Cuando la profesora de literatura ya no encontraba amenazas ni palabras que me hicieran callar, se paró, me miró con ojos rojos y, temblándole el mentón por los nervios, dijo:
-Vaya a la biblioteca y busque usted solito el libro que tenga ese cuento -y se sentó pesadamente en la silla.
Sus palabras quedaron flotando en mi cabeza y en el aula silenciosa. “No tenia necesidad de levantar tanto la voz”, me decía a mi mismo mientras las escaleras que me llevaban a la biblioteca me sacaban el aliento. Aparte, ese “usted solito” no me gustó nada; me decía cosas que me hacían enojar pero tratándome de usted. Cuando por fin llegué a la puerta de la biblioteca apoyé mi mano a modo de descanso y ésta se abrió haciendo un ruido de bisagras olvidadas. Entré. Un frío que no iba con el terrible verano que nos tocaba me provocó un escalofrío. Noté desmedidamente grande el lugar, pues tuve que caminar bastante para llegar hasta donde un hombre alto y encorvado me esperaba. Cuando estaba a un metro de él, sonrió mostrándome unos pocos y podridos dientes. No sabía si saludarlo o salir corriendo; mientras estaba por elegir mi segunda opción me dijo con voz ridículamente aguda:
-El cuento “El amigo fiel” se encuentra en el libro “El príncipe feliz y otros cuentos” –contestando a una pregunta que todavía no había hecho, se dio vuelta y desapareció detrás de unas cortinas oscuras. Me quedé parado donde estaba, quieto, no sabía si tenía que buscar el libro o esperar que él me lo trajera. Mi celular vibró en mi bolsillo y me sacó de la quietud; cuando iba a sacar el celular para ver el mensaje apareció el bibliotecario con su sonrisa de podridos dientes y dándome un libro negro dijo: “Acá no hay señal para tu aparatito”. Pensé que me mentía o tenía poca batería; no me gustó el tono de “tu aparatito”.

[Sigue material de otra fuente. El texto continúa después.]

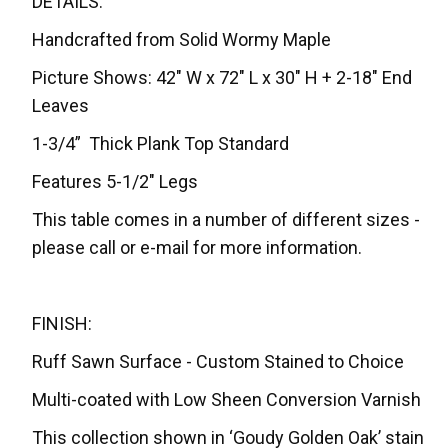
DETAILS:
Handcrafted from Solid Wormy Maple
Picture Shows: 42" W x 72" L x 30" H + 2-18" End
Leaves
1-3/4” Thick Plank Top Standard
Features 5-1/2" Legs
This table comes in a number of different sizes -
please call or e-mail for more information.
FINISH:
Ruff Sawn Surface - Custom Stained to Choice
Multi-coated with Low Sheen Conversion Varnish
This collection shown in ‘Goudy Golden Oak’ stain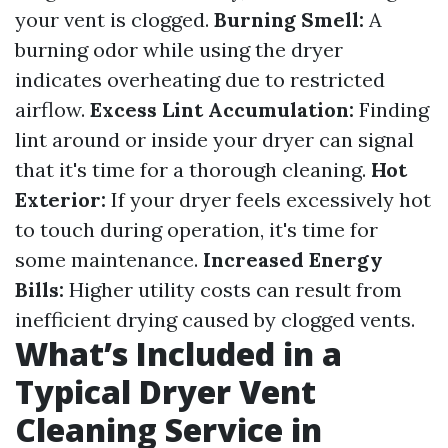
your vent is clogged.
Burning Smell:
A
burning odor while using the dryer
indicates overheating due to restricted
airflow.
Excess Lint Accumulation:
Finding
lint around or inside your dryer can signal
that it's time for a thorough cleaning.
Hot
Exterior:
If your dryer feels excessively hot
to touch during operation, it's time for
some maintenance.
Increased Energy
Bills:
Higher utility costs can result from
inefficient drying caused by clogged vents.
What’s Included in a
Typical Dryer Vent
Cleaning Service in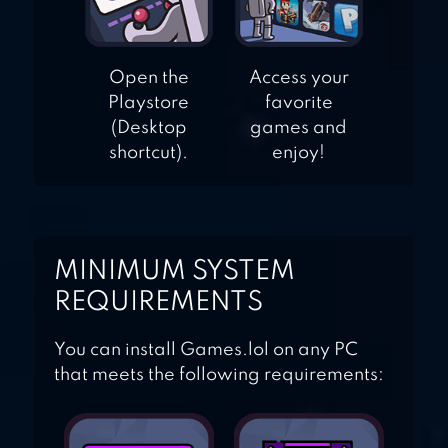
Open the
Access your
Playstore
favorite
(Desktop
games and
shortcut).
enjoy!
MINIMUM SYSTEM
REQUIREMENTS
You can install Games.lol on any PC
that meets the following requirements: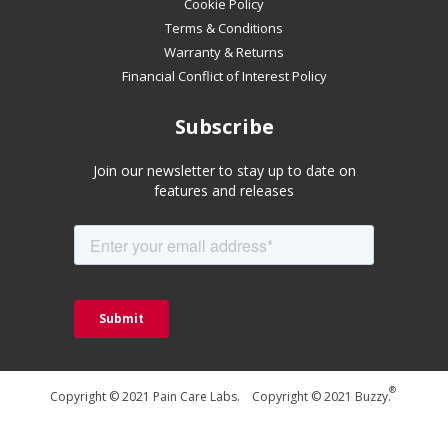
Cookie Policy
Terms & Conditions
Warranty & Returns
Financial Conflict of Interest Policy
Subscribe
Join our newsletter to stay up to date on
features and releases
®
Copyright © 2021 Pain Care Labs. Copyright © 2021 Buzzy.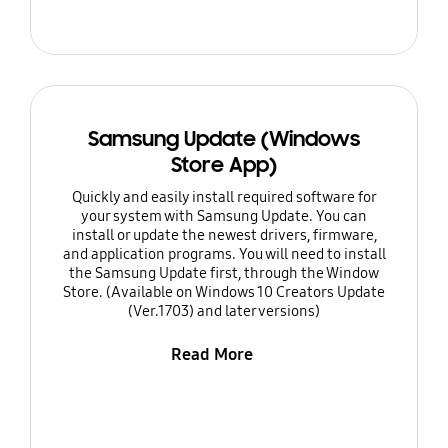
Samsung Update (Windows
Store App)
Quickly and easily install required software for
your system with Samsung Update. You can
install or update the newest drivers, firmware,
and application programs. You will need to install
the Samsung Update first, through the Window
Store. (Available on Windows 10 Creators Update
(Ver.1703) and later versions)
Read More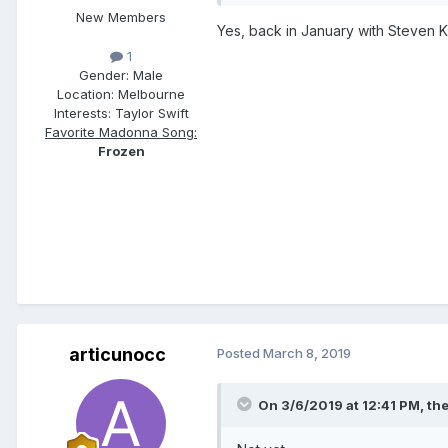
New Members
Yes, back in January with Steven Kl
1
Gender:
Male
Location:
Melbourne
Interests:
Taylor Swift
Favorite Madonna Song:
Frozen
articunocc
Posted
March 8, 2019
On 3/6/2019 at 12:41 PM,
th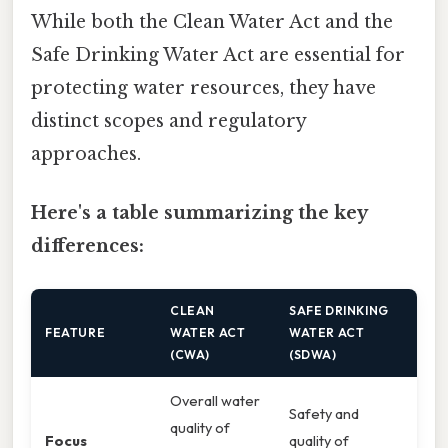
While both the Clean Water Act and the
Safe Drinking Water Act are essential for
protecting water resources, they have
distinct scopes and regulatory
approaches.
Here's a table summarizing the key
differences:
CLEAN
SAFE DRINKING
FEATURE
WATER ACT
WATER ACT
(CWA)
(SDWA)
Overall water
Safety and
quality of
Focus
quality of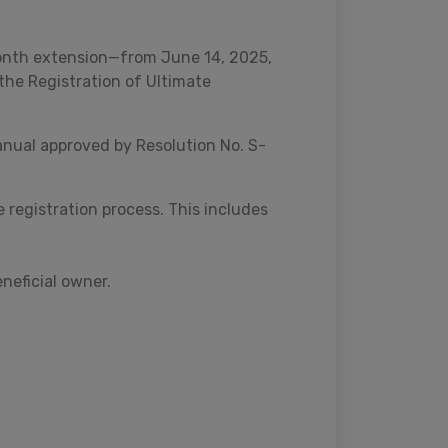
onth extension—from June 14, 2025,
the Registration of Ultimate
nual approved by Resolution No. S-
 registration process. This includes
eneficial owner.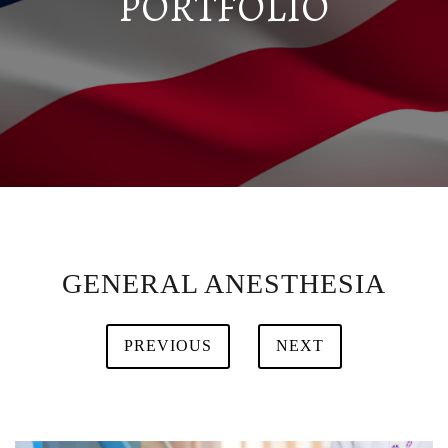
PORTFOLIO
GENERAL ANESTHESIA
PREVIOUS
NEXT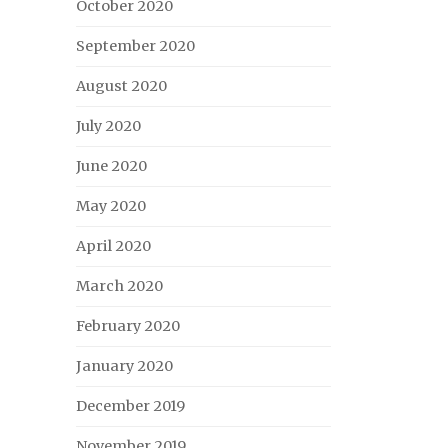
October 2020
September 2020
August 2020
July 2020
June 2020
May 2020
April 2020
March 2020
February 2020
January 2020
December 2019
November 2019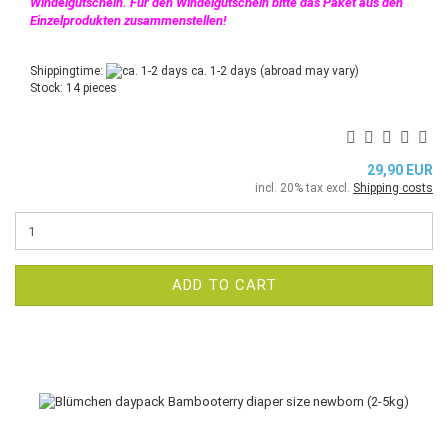
Windelgutschein. Für den Windelgutschein bitte das Paket aus den
Einzelprodukten zusammenstellen!
Shippingtime:
ca. 1-2 days
(abroad may vary)
Stock: 14 pieces
29,90 EUR
incl. 20% tax excl.
Shipping costs
ADD TO CART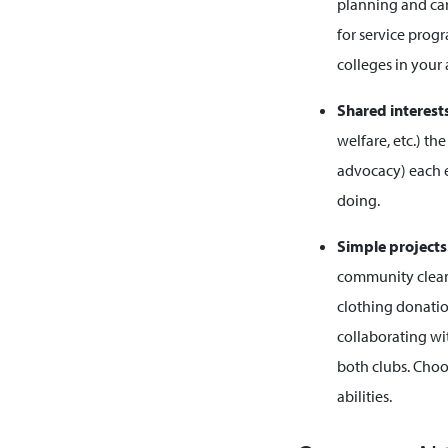
planning and car
for service prog
colleges in your 
Shared interest
welfare, etc.) t
advocacy) each e
doing.
Simple projects
community cleanu
clothing donatio
collaborating wit
both clubs. Choo
abilities.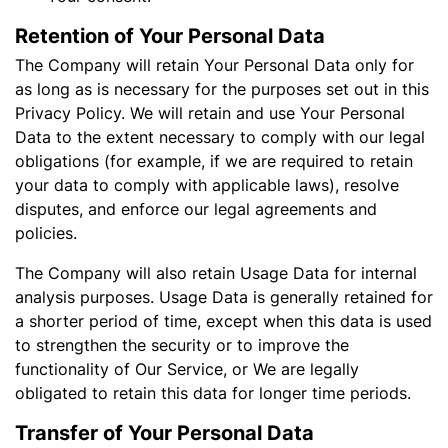
Retention of Your Personal Data
The Company will retain Your Personal Data only for
as long as is necessary for the purposes set out in this
Privacy Policy. We will retain and use Your Personal
Data to the extent necessary to comply with our legal
obligations (for example, if we are required to retain
your data to comply with applicable laws), resolve
disputes, and enforce our legal agreements and
policies.
The Company will also retain Usage Data for internal
analysis purposes. Usage Data is generally retained for
a shorter period of time, except when this data is used
to strengthen the security or to improve the
functionality of Our Service, or We are legally
obligated to retain this data for longer time periods.
Transfer of Your Personal Data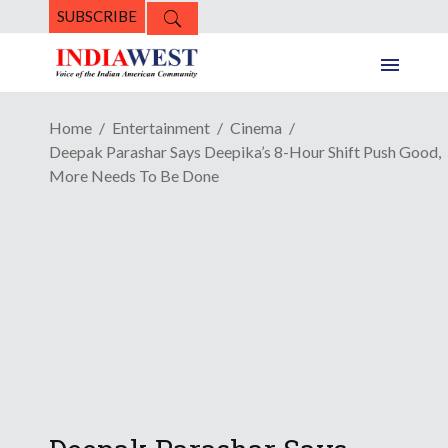
SUBSCRIBE
Home
Entertainment
Cinema
Deepak Parashar Says Deepika’s 8-Hour Shift Push Good,
More Needs To Be Done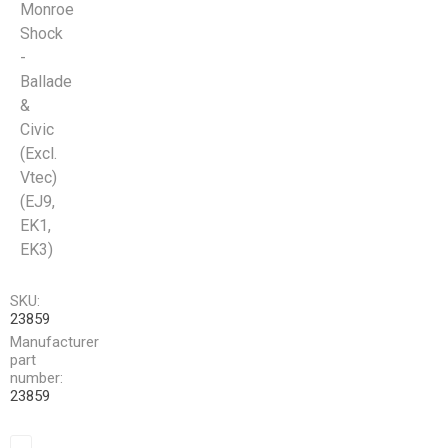
Monroe
Shock
-
Ballade
&
Civic
(Excl.
Vtec)
(EJ9,
EK1,
EK3)
SKU:
23859
Manufacturer
part
number:
23859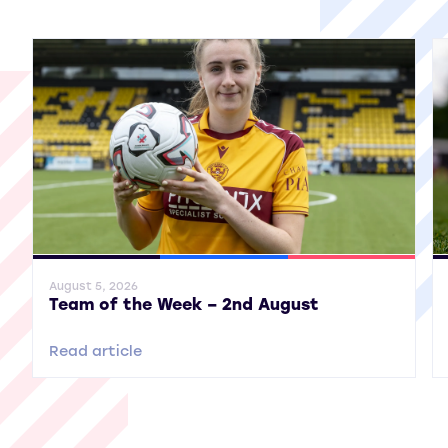
View all More News
General News
SWPL
SWPL 2
Gene
August 5, 2026
Team of the Week – 2nd August
Read article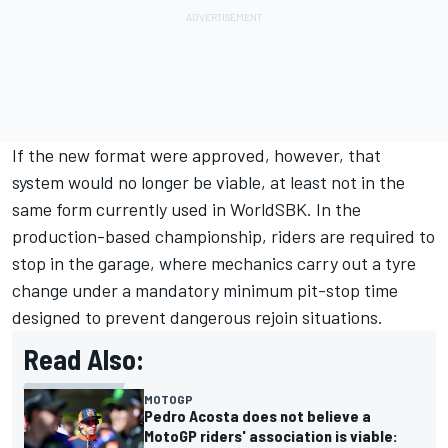
If the new format were approved, however, that
system would no longer be viable, at least not in the
same form currently used in WorldSBK. In the
production-based championship, riders are required to
stop in the garage, where mechanics carry out a tyre
change under a mandatory minimum pit-stop time
designed to prevent dangerous rejoin situations.
Read Also:
MOTOGP
Pedro Acosta does not believe a
MotoGP riders' association is viable: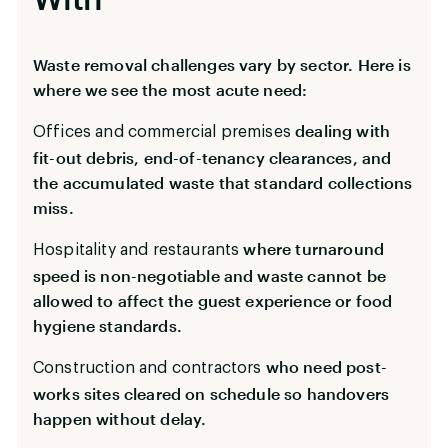
Waste removal challenges vary by sector. Here is
where we see the most acute need:
dealing with
Offices and commercial premises
fit-out debris, end-of-tenancy clearances, and
the accumulated waste that standard collections
miss.
where turnaround
Hospitality and restaurants
speed is non-negotiable and waste cannot be
allowed to affect the guest experience or food
hygiene standards.
who need post-
Construction and contractors
works sites cleared on schedule so handovers
happen without delay.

-La palabra celular no aparece en ese libro -dijo señalando el que me dio, y agregó- y es difícil que la puedas leer en algunos de esta biblioteca. Toda historia está hecha de aventuras, de encuentros y de-
sencuentros, deliciosas historias trágicas de amor, incomunicación.
-Sólo vine a buscar este libro y nada más -dije y no entendí mi tono de disculpa-. Aparte, no busco información ni nada que tenga que ver con el celular.
Él seguía con su estúpida sonrisa que ya empezaba a molestarme de verdad; no dejaba de mirarme a los ojos; despedía un olor raro.
Prendió un cigarrillo con manos trémulas y dedos amarillentos de nicotina, no me llamó tanto la atención que fumara en la biblioteca sino que lo hacía con una larga boquilla que sólo vi en algunas viejas películas. Intencionadamente me echó el humo en la cara y abandonando su tono agudo me dijo, con voz cavernosa:
-No dejes que el aparatito te robe el alma.
Me di vuelta y, apretando el libro en mi pecho, caminé disimuladamente rápido hacia la puerta. Estaba por empezar a bajar las escaleras cuando escuché un grito: “El alma es la aventura y el aparatito es el celular”. Me quedé congelado y en más bajo volumen escuché: “Perdón, sé que no te gusta que le diga aparatito”. Bajé tan rápido que me pareció muy corto el camino de regreso al aula; llegué tan agitado y abrí la puerta de tal modo que capté todas las miradas y sonrisas de los alumnos. La profesora me miró con asco y dijo:
-¿Ya encontró el libro? ¿Tan rápido?
Dudé en contestar; el “tan rápido” me desconcertó. Yo estaba seguro que me iba a retar por tardar tanto. Dije con un hilo de voz:
-Es que me lo buscó el bibliotecario.
Me miró como quien mira a una rata en la basura y escupió:
-¿De qué bibliotecario me habla alumno Pablo –yo iba a contestarle cuando agregó-, si hace dos meses que no tenemos a nadie en la biblioteca?